= Beginning of Section =

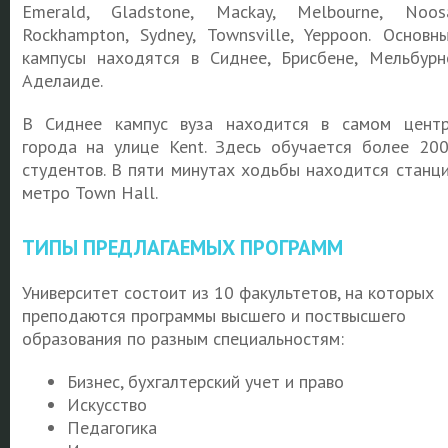
Emerald, Gladstone, Mackay, Melbourne, Noos
Rockhampton, Sydney, Townsville, Yeppoon. Основн
кампусы находятся в Сиднее, Брисбене, Мельбурн
Аделаиде.
В Сиднее кампус вуза находится в самом цент
города на улице Kent. Здесь обучается более 20
студентов. В пяти минутах ходьбы находится станц
метро Town Hall.
ТИПЫ ПРЕДЛАГАЕМЫХ ПРОГРАММ
Университет состоит из 10 факультетов, на которых
преподаются программы высшего и поствысшего
образования по разным специальностям:
Бизнес, бухгалтерский учет и право
Искусство
Педагогика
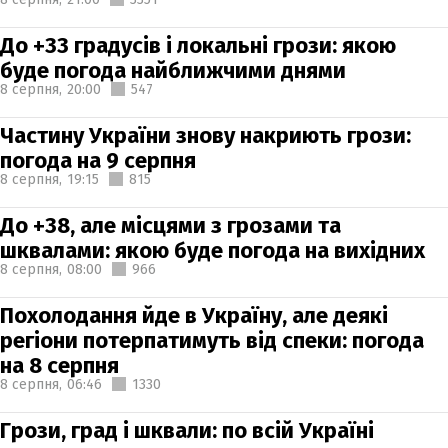
До +33 градусів і локальні грози: якою
буде погода найближчими днями
8 серпня,
20:00
547
Частину України знову накриють грози:
погода на 9 серпня
8 серпня,
19:15
815
До +38, але місцями з грозами та
шквалами: якою буде погода на вихідних
8 серпня,
08:00
966
Похолодання йде в Україну, але деякі
регіони потерпатимуть від спеки: погода
на 8 серпня
8 серпня,
06:46
1330
Грози, град і шквали: по всій Україні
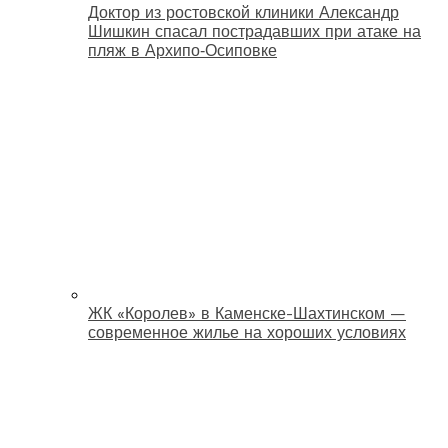
Доктор из ростовской клиники Александр
Шишкин спасал пострадавших при атаке на
пляж в Архипо‑Осиповке
ЖК «Королев» в Каменске-Шахтинском —
современное жилье на хороших условиях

= End of Section =

Requirement:
Print the listing again exactly as it appears, except for the pictures, which stay out.

Your response:
Emerald, Gladstone, Mackay, Melbourne, Noos
Rockhampton, Sydney, Townsville, Yeppoon. Основн
кампусы находятся в Сиднее, Брисбене, Мельбурн
Аделаиде.
В Сиднее кампус вуза находится в самом цент
города на улице Kent. Здесь обучается более 20
студентов. В пяти минутах ходьбы находится станц
метро Town Hall.
ТИПЫ ПРЕДЛАГАЕМЫХ ПРОГРАММ
Университет состоит из 10 факультетов, на которых
преподаются программы высшего и поствысшего
образования по разным специальностям:
Бизнес, бухгалтерский учет и право
Искусство
Педагогика
До +33 градусів і локальні грози: якою
буде погода найближчими днями
8 серпня,
20:00
547
Частину України знову накриють грози:
погода на 9 серпня
8 серпня,
19:15
815
До +38, але місцями з грозами та
шквалами: якою буде погода на вихідних
8 серпня,
08:00
966
Похолодання йде в Україну, але деякі
регіони потерпатимуть від спеки: погода
на 8 серпня
8 серпня,
06:46
1330
Грози, град і шквали: по всій Україні
Доктор из ростовской клиники Александр
Шишкин спасал пострадавших при атаке на
пляж в Архипо‑Осиповке
ЖК «Королев» в Каменске-Шахтинском —
современное жилье на хороших условиях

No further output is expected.